Marijuana and Opioids

Marijuana is no more likely to be a “gateway” than alcohol, but using it puts people in contact with drug dealers who may be promoting more dangerous products as well as marijuana with unregulated quality.  Prohibition didn’t work with alcohol; it doesn’t work with marijuana. 

We are most concerned with adolescents using marijuana because of their immaturity in brain development and judgement.  Colorado has seen no increase, and even a small decline in use among young people since legalization.  http://www.denverpost.com/2016/06/20/marijuana-use-colorado-teens-marijuana-no-increase/

We should aim for that as well.  SAMHSA’s National Survey on Drug Use and Health shows that past-year use peaks at about 42% among 18-25 year olds and drops to 11% over 26. [http://www.samhsa.gov/data/sites/default/files/NSDUHsaeSpecificStates2013/NSDUHsaeMassachusetts2013.pdf]

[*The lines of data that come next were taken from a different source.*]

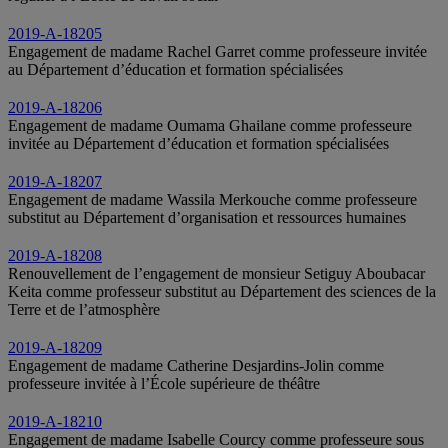
2019-A-18205
Engagement de madame Rachel Garret comme professeure invitée
au Département d’éducation et formation spécialisées
2019-A-18206
Engagement de madame Oumama Ghailane comme professeure
invitée au Département d’éducation et formation spécialisées
2019-A-18207
Engagement de madame Wassila Merkouche comme professeure
substitut au Département d’organisation et ressources humaines
2019-A-18208
Renouvellement de l’engagement de monsieur Setiguy Aboubacar
Keita comme professeur substitut au Département des sciences de la
Terre et de l’atmosphère
2019-A-18209
Engagement de madame Catherine Desjardins-Jolin comme
professeure invitée à l’École supérieure de théâtre
2019-A-18210
Engagement de madame Isabelle Courcy comme professeure sous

We are deeply concerned with the deadly opioid epidemic.  In states which have legalized medical marijuana, opioid prescriptions have dropped.  Since most people who become addicted to opioids start with prescription drugs, reducing opioid prescriptions is extremely important.  http://time.com/4404697/marijuana-opioid-epidemic/ We have initiated other programs, such as limiting initial prescriptions, reporting of prescriptions and academic detailing for doctors.  We have created new treatment beds.   But giving people another legal and less dangerous alternative is important.